As announced previously by OIP, we are now posting up-to-date summaries of new court decisions. To facilitate their review, the cases are broken down by FOIA Exemption or procedural element and internal citations and quotations have been omitted. OIP provides these case summaries as a public service; due to their nature as summaries, they are not intended to be authoritative or complete statements of the facts or holdings of any of the cases summarized, and they should not be relied upon as such.
Set out below are summaries of the court decisions that were received by OIP during the month of April 2009.
WEEK OF APRIL 6District Courts
1. Bangoura v. U.S. Dep’t of the Army, No. 05-0311, 2009 WL 961536 (D.D.C. Apr. 8, 2009) (Robinson, Mag. J.)
Re: Records pertaining to plaintiff's arrest
• Litigation considerations: Under the FOIA, declaratory relief is appropriate only in limited circumstances. Defendant’s late response to plaintiff's initial request, “does not present a ‘cognizable danger of recurrent violation’ or ‘an illegal agency policy’” that could give rise to declaratory relief. Additionally, contrary to plaintiff’s claim, defendant was not required to produce a Vaughn index prior to plaintiff's filing of the instant case.

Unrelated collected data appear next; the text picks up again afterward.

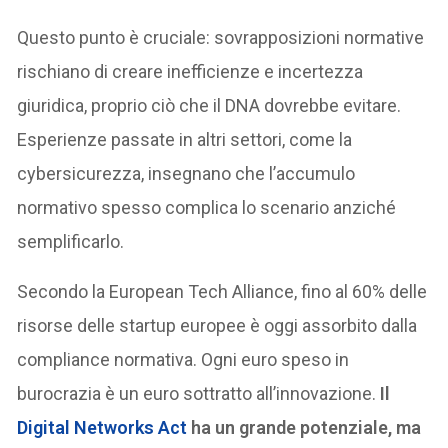
Questo punto è cruciale: sovrapposizioni normative
rischiano di creare inefficienze e incertezza
giuridica, proprio ciò che il DNA dovrebbe evitare.
Esperienze passate in altri settori, come la
cybersicurezza, insegnano che l’accumulo
normativo spesso complica lo scenario anziché
semplificarlo.
Secondo la European Tech Alliance, fino al 60% delle
risorse delle startup europee è oggi assorbito dalla
compliance normativa. Ogni euro speso in
burocrazia è un euro sottratto all’innovazione.
Il
Digital Networks Act
ha un grande potenziale, ma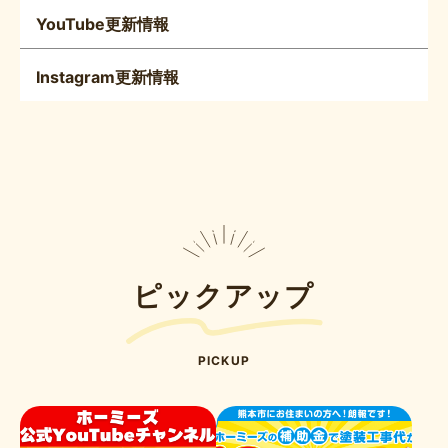
YouTube更新情報
Instagram更新情報
ピックアップ
PICKUP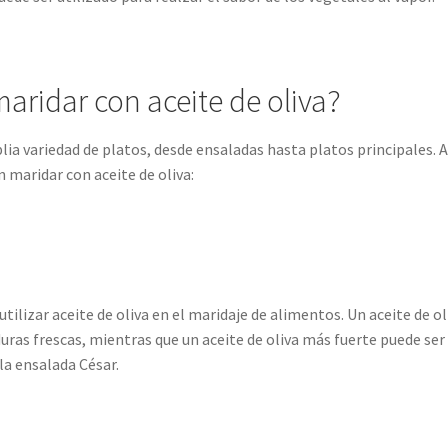
aridar con aceite de oliva?
plia variedad de platos, desde ensaladas hasta platos principales. 
 maridar con aceite de oliva:
ilizar aceite de oliva en el maridaje de alimentos. Un aceite de ol
duras frescas, mientras que un aceite de oliva más fuerte puede ser
la ensalada César.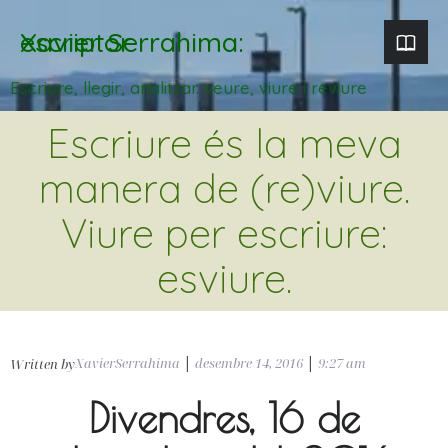
Xavier Serrahima: escriptor
Escriure, llegir, analitzar. veure, viure i reviure
Escriure és la meva
manera de (re)viure.
Viure per escriure:
esviure.
XavierSerrahima
|
desembre 14, 2016
|
9:27 am
Written by
Divendres, 16 de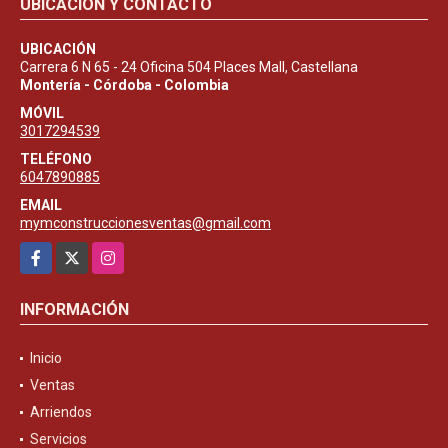
UBICACIÓN Y CONTACTO
UBICACIÓN
Carrera 6 N 65 - 24 Oficina 504 Places Mall, Castellana
Montería - Córdoba - Colombia
MÓVIL
3017294539
TELÉFONO
6047890885
EMAIL
mymconstruccionesventas@gmail.com
Facebook
X
Instagram
INFORMACIÓN
Inicio
Ventas
Arriendos
Servicios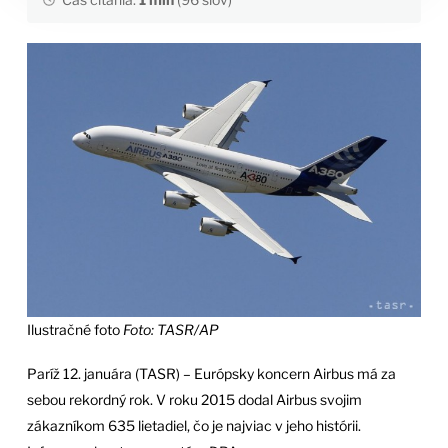
Ilustračné foto
Foto: TASR/AP
Paríž 12. januára (TASR) – Európsky koncern Airbus má za
sebou rekordný rok. V roku 2015 dodal Airbus svojim
zákazníkom 635 lietadiel, čo je najviac v jeho histórii.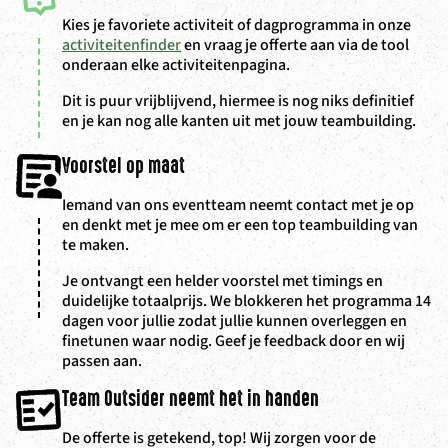
Kies je favoriete activiteit of dagprogramma in onze
activiteitenfinder
en vraag je offerte aan via de tool
onderaan elke activiteitenpagina.
Dit is puur vrijblijvend, hiermee is nog niks definitief
en je kan nog alle kanten uit met jouw teambuilding.
Voorstel op maat
Iemand van ons eventteam neemt contact met je op
en denkt met je mee om er een top teambuilding van
te maken.
Je ontvangt een helder voorstel met timings en
duidelijke totaalprijs. We blokkeren het programma 14
dagen voor jullie zodat jullie kunnen overleggen en
finetunen waar nodig. Geef je feedback door en wij
passen aan.
Team Outsider neemt het in handen
De offerte is getekend, top! Wij zorgen voor de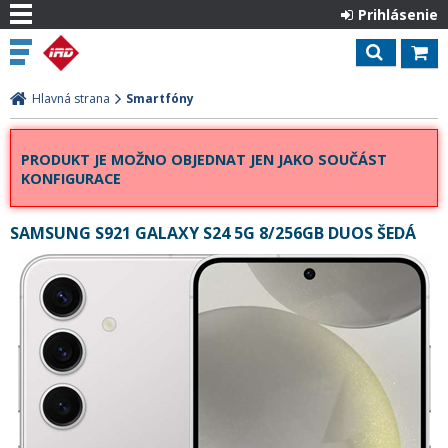
Prihlásenie
Hlavná strana
Smartfóny
PRODUKT JE MOŽNO OBJEDNAT JEN JAKO SOUČÁST
KONFIGURACE
SAMSUNG S921 GALAXY S24 5G 8/256GB DUOS ŠEDÁ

• Exemption 2 (low): The Army properly withheld internal sequencing numbers used to identify its agents when the agents are engaged in routine administrative functions. “[T]he sequence numbers are tools for the special agents to perform their duties. Moreover, the sequence numbers are akin to the use of initials or signatures which is the type of information contemplated for non-disclosure under the ‘low 2' exemption.”
• Exemption 6: Defendant properly withheld the names of Special Agents and Military Police officers, third parties interviewed as part of the investigation of plaintiff, and third parties mentioned in plaintiff’s file. Plaintiff’s challenge to these withholdings amounts to a challenge to the adequacy of defendant’s search. However, he “cited no authority to support disclosure of such information to help him determine whether Defendant properly fulfilled its search obligations pursuant to the FOIA.”
2. Amsinger v. IRS, No. 08-1085, 2009 WL 911831 (E.D. Mo. Apr. 1, 2009) (Fleissig, Mag. J.)
Re: Records pertaining to trust of which plaintiff is a beneficiary
• Adequacy of search: “Defendant has introduced sufficient evidence to show that its search for the requested documents was reasonable.” Plaintiff has made no showing to challenge this. Plaintiff has requested discovery, but discovery is “‘generally inappropriate’ in FOIA cases,” especially “‘where the plaintiff has made no showing of agency bad faith.’”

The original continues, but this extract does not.